Except. There are also experienced travelers who helpfully share the things they couldn't have lived without, or really wished they'd had. A sleeping-bag liner for when sheets are unavailable or suspicious-looking. A headlamp, not just handy when one goes camping, but also when there's a power outage. Dental floss. And for every person who says "Of course you can get dental floss where you're going," there's another who delicately explains that we shouldn't expect other cities to supply the Western comforts we're accustomed to and maybe we should quit imposing our dental expectations on the rest of the world.

And then there are edge cases. Like: Kevin and I each have really big feet.
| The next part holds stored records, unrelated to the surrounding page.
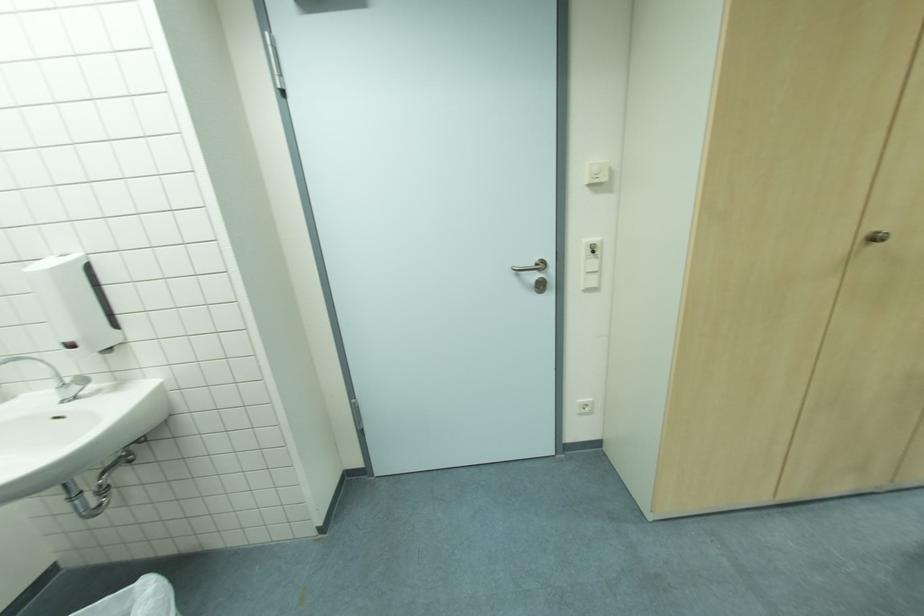 I want to click on soap dispenser lever, so click(x=71, y=339). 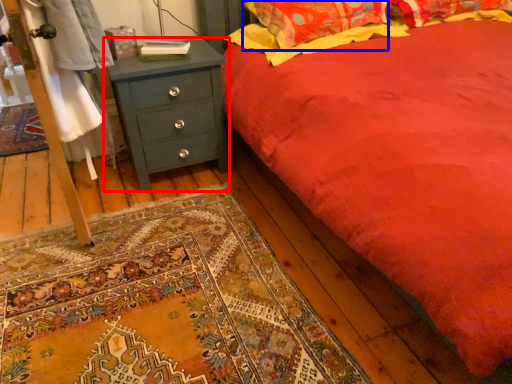 Question: Which object appears farthest to the camera in this image, chest of drawers (highlighted by a red box) or pillow (highlighted by a blue box)?

Choices:
 (A) chest of drawers
 (B) pillow

Answer: (B) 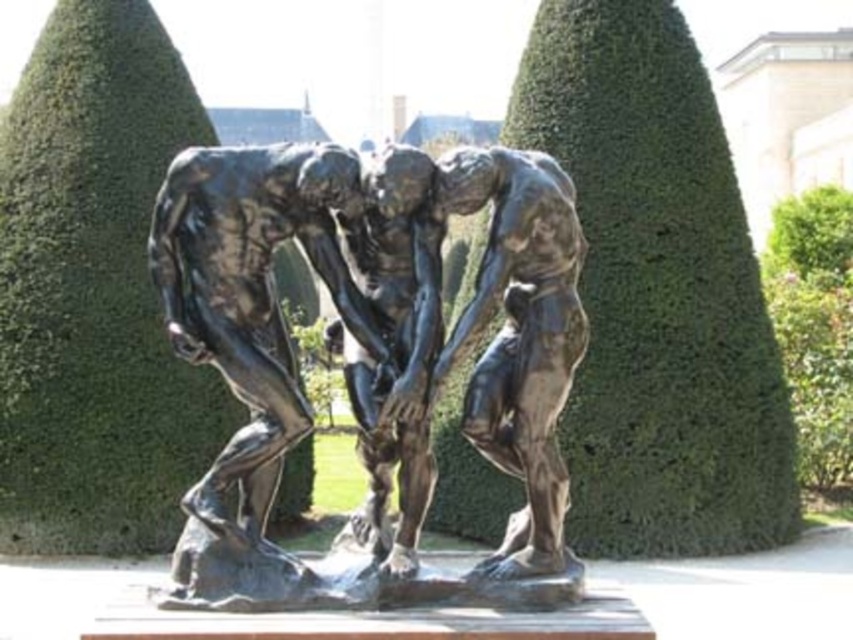 You are standing in front of the bronze sculpture with three figures. There are two points marked on the base of the sculpture. The first point is at coordinates point [743,388] and the second point is at point [790,260]. If you want to place a small plaque between them, which point should the plaque be closer to so it doesn???t block the view of the second point from your position?

The plaque should be placed closer to point [743,388] because it is in front of point [790,260]. This way, placing the plaque near the front point won???t obstruct the view of the rear point.

You are a landscape architect designing a garden pathway that needs to pass between the bronze sculpture at center and the green leafy hedge at center. Based on their positions, can you determine if the pathway should be placed above or below the hedge?

The bronze sculpture at center is below the green leafy hedge at center, so the pathway should be placed above the hedge to avoid blocking the view of the sculpture.

You are a landscape architect designing a garden layout. You need to place a new statue that requires a space larger than the green leafy hedge at center. Can the area where the green leafy bush at upper right is located accommodate this statue?

The green leafy hedge at center is smaller than the green leafy bush at upper right. Since the statue requires a space larger than the green leafy hedge at center, the area where the green leafy bush at upper right is located can accommodate the statue because it is larger. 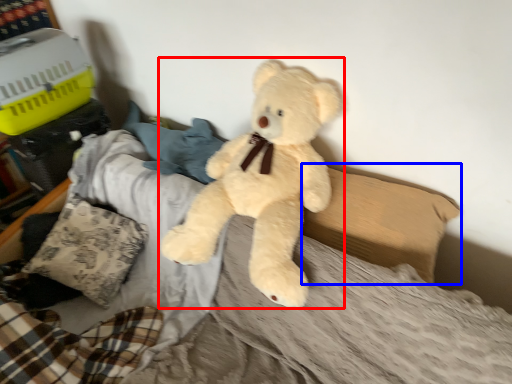 Question: Which point is further to the camera, teddy bear (highlighted by a red box) or pillow (highlighted by a blue box)?

Choices:
 (A) teddy bear
 (B) pillow

Answer: (B) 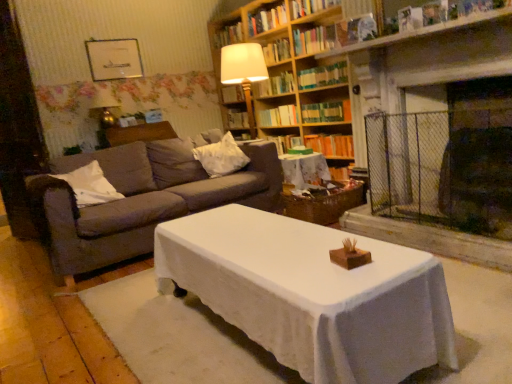 Question: Are hardcover book at center, positioned as the 4th book in bottom-to-top order, and white soft pillow at left, positioned as the second pillow in back-to-front order, beside each other?

Choices:
 (A) yes
 (B) no

Answer: (B)

Question: Is hardcover book at center, positioned as the 4th book in bottom-to-top order, facing away from white soft pillow at left, positioned as the second pillow in back-to-front order?

Choices:
 (A) no
 (B) yes

Answer: (A)

Question: From the image's perspective, is hardcover book at center, positioned as the 4th book in bottom-to-top order, beneath white soft pillow at left, the first pillow in the front-to-back sequence?

Choices:
 (A) no
 (B) yes

Answer: (A)

Question: Does hardcover book at center, the 7th book positioned from the top, come in front of white soft pillow at left, which ranks as the second pillow in right-to-left order?

Choices:
 (A) yes
 (B) no

Answer: (B)

Question: Would you say white soft pillow at left, positioned as the second pillow in back-to-front order, is to the left or to the right of hardcover book at center, positioned as the 4th book in bottom-to-top order, in the picture?

Choices:
 (A) right
 (B) left

Answer: (B)

Question: From a real-world perspective, is white soft pillow at left, acting as the first pillow starting from the left, positioned above or below hardcover book at center, positioned as the 4th book in bottom-to-top order?

Choices:
 (A) above
 (B) below

Answer: (B)

Question: Considering the positions of point (79, 170) and point (284, 107), is point (79, 170) closer or farther from the camera than point (284, 107)?

Choices:
 (A) closer
 (B) farther

Answer: (A)

Question: In terms of height, does white soft pillow at left, which ranks as the second pillow in right-to-left order, look taller or shorter compared to hardcover book at center, the 7th book positioned from the top?

Choices:
 (A) short
 (B) tall

Answer: (B)

Question: Considering the positions of point (240, 21) and point (297, 36), is point (240, 21) closer or farther from the camera than point (297, 36)?

Choices:
 (A) farther
 (B) closer

Answer: (A)

Question: From the image's perspective, is hardcover book at upper center, the 1th book from the top, located above or below hardcover book at upper center, positioned as the 4th book in top-to-bottom order?

Choices:
 (A) above
 (B) below

Answer: (A)

Question: From a real-world perspective, is hardcover book at upper center, the 10th book positioned from the bottom, physically located above or below hardcover book at upper center, positioned as the 4th book in top-to-bottom order?

Choices:
 (A) above
 (B) below

Answer: (A)

Question: Relative to hardcover book at upper center, positioned as the 4th book in top-to-bottom order, is hardcover book at upper center, the 1th book from the top, in front or behind?

Choices:
 (A) behind
 (B) front

Answer: (A)

Question: Relative to dark gray fabric couch at left, is white soft pillow at left, the first pillow in the front-to-back sequence, in front or behind?

Choices:
 (A) front
 (B) behind

Answer: (B)

Question: Would you say white soft pillow at left, positioned as the second pillow in back-to-front order, is to the left or to the right of dark gray fabric couch at left in the picture?

Choices:
 (A) right
 (B) left

Answer: (B)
We are borderline flipper people, who have enough trouble finding shoes we like even in the consumer paradise of San Francisco. If this sounds to you like I'm asking permission to pack more shoes -- well, then, I concede that you have met me. But on one trip to Paris a couple of years ago I walked holes in the soles of one of my three pairs of shoes, and a few Parisian salesladies were so sadistically, orgasimically happy to tell me how unavailable my shoe size was in their lovely city that the next time I go to Paris I plan to wear hot pink Crocs just to spite them. Is it worth packing an extra pair of shoes -- even though they take up so much space -- in case our other ones fall apart?
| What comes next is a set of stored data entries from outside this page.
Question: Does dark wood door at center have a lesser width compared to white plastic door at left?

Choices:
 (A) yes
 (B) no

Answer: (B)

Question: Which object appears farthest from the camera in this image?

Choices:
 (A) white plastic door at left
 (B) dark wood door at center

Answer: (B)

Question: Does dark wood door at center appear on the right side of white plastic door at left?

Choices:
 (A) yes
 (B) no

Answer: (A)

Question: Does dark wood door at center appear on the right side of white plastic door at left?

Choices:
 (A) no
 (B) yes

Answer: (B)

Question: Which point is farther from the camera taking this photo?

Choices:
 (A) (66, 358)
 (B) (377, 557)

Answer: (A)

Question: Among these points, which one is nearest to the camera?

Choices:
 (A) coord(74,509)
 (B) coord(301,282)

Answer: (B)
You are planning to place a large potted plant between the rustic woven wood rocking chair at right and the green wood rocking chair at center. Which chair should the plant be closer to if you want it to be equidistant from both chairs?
Or, OK, here's another one. I use this special kind of contact lens solution that's basically hydrogen peroxide. It's a pain, but using it put an end to a year's worth of nasty eye infections, so I'm attached to it. It may not be easy or possible to find this stuff in the developing world. But carrying six months' worth of contact solution feels perilously close to packing six months' worth of meals.

Fortunately, the scarcity of time and space will solve this problem. We will run out of minutes in which to have these debates, and backpack space in which to wedge any hotly debated items. Until then, though, I'll be over here determining how many days a one-ounce bottle of DEET is likely to last us.